The first Marlborough arts month was held in 2008, organised by the We Love Marlborough initiative, which was born the year before over a gathering in a local pub. “Some of us who care about Marlborough as our special town and about the arts decided to tap into the wealth of local talent and the goodwill of local traders and businesses,” says Louisa Davison, a PR professional who, together with husband Peter, president of the Chamber of Commerce, regards the work for We Love Marlborough as a labour of love itself.
But she stresses that the July Marlborough arts trail and studio visits are far from the only activities she and her colleagues, many of them artists and including a stiltwalker, organise throughout the year, from concerts, street entertainment surrounding the switching on of the Christmas lights and exhibitions – all not-for-profit.
Also involved in many of the projects, and with a programme of its own, is the Kennet Valley Arts Trust (KVAT), driving force behind the proposed riverside complex.
This is the Riverbank arts centre, long the ambition of the KVAT to provide theatre, visual arts and cinemas facilities which the trust is in discussions over with the new Wiltshire unitary authority.
This weekend also saw the opening in the offices of local businessman Tony Apps of a display of work by Jack (The Singing Butler) Vettriano and local artists Davina Fisher, Chantal Bourgonje and Ray Ward.
Already established as permanent showcase for local creativity is the “redundant” church of St. Peter and St. Paul at the end of the High Street, where Cardinal Wolsey was ordained in 1498.
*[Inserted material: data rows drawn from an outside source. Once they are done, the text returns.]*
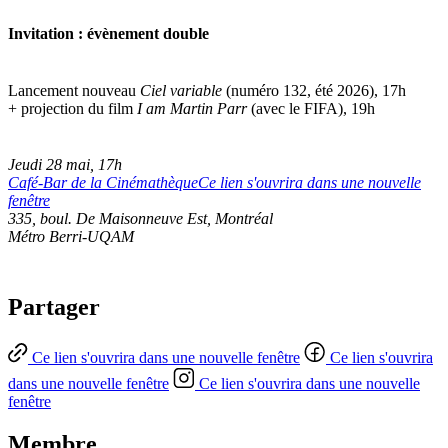
Invitation : évènement double
Lancement nouveau
Ciel variable
(numéro 132, été 2026), 17h
+ projection du film
I am Martin Parr
(avec le FIFA), 19h
Jeudi 28 mai, 17h
Café-Bar de la Cinémathèque
Ce lien s'ouvrira dans une nouvelle
fenêtre
335, boul. De Maisonneuve Est, Montréal
Métro Berri-UQAM
Partager
Ce lien s'ouvrira dans une nouvelle fenêtre
Ce lien s'ouvrira
dans une nouvelle fenêtre
Ce lien s'ouvrira dans une nouvelle
fenêtre
Membre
The church, now an arts and craft centre with craft shops and stalls and a café, is a welcome haven for Marlborough visitors, many of them en route to nearby Avebury and Stonehenge. For residents it regularly presents lectures, concerts and exhibitions and, yes, church services.
The town’s traders are fully behind We Love Marlborough, and this latest initiative. The art trail is sponsored by Equilibrium Wealth Management Ltd and Waitrose - who are both exhibiting art work – and, unsurprisingly, by the local Chamber of Commerce.
“In these tough economic times traders are open to new ideas that will attract people to the town, entice them to look in shop windows and spend money with our local traders,” says Peter Davison. “We think the art trail is a brilliant idea and are delighted to be co-sponsoring the event.”